Have a look at the following tables:
create table ggen select 1 as n union select 2 union select 3 union select 4 union select 5 union select 6 union select 7 union select 8 union select 9 union select 10; create table g1tst select floor(rand()*10) + 1 as gtype, adddate('2010-01-01', interval rand()*360 day) as gdate, (rand()*1000000/100) as gsum from ggen a,ggen b,ggen c,ggen d,ggen e;
Which indexes will help with the performance of the following query?

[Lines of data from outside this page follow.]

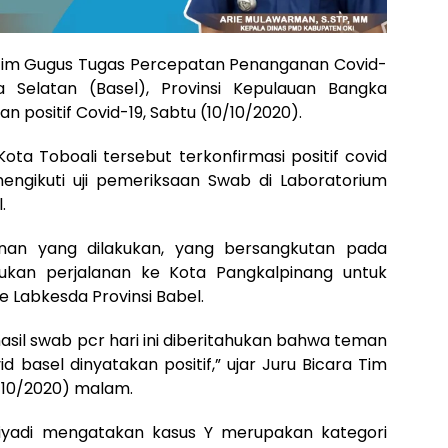
Tim Gugus Tugas Percepatan Penanganan Covid-
 Selatan (Basel), Provinsi Kepulauan Bangka
kan positif Covid-19, Sabtu (10/10/2020).
ta Toboali tersebut terkonfirmasi positif covid
engikuti uji pemeriksaan Swab di Laboratorium
.
lanan yang dilakukan, yang bersangkutan pada
ukan perjalanan ke Kota Pangkalpinang untuk
 Labkesda Provinsi Babel.
asil swab pcr hari ini diberitahukan bahwa teman
d basel dinyatakan positif,” ujar Juru Bicara Tim
0/10/2020) malam.
riyadi mengatakan kasus Y merupakan kategori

(Find all correct answers)
select count(*) from g1tst v1,g1tst v2 where v1.gdate=v2.gdate and v1.gtype=1 and v2.gtype=2; +----------+ | count(*) | +----------+ | 278397 | +----------+ 1 row in set (34.37 sec) a) alter table g1tst add index (gdate,gtype); b) alter table g1tst add index (gtype,gdate); c) alter table g1tst add index (gtype); d) alter table g1tst add index (gsum); e) alter table g1tst add index (gdate);
[ Basic Optimizations (10%) - Using Indexes for Optimization ]
a b e
a and b decrease execution time drastically with b being the fastest.
e helps (a bit) but the amount of accessed rows is still huge.
d has no effect.
The selectivity of c is very low with 10 different values – the optimizer will use it, but it actually doesn’t help.
Try to create each index and explain the query!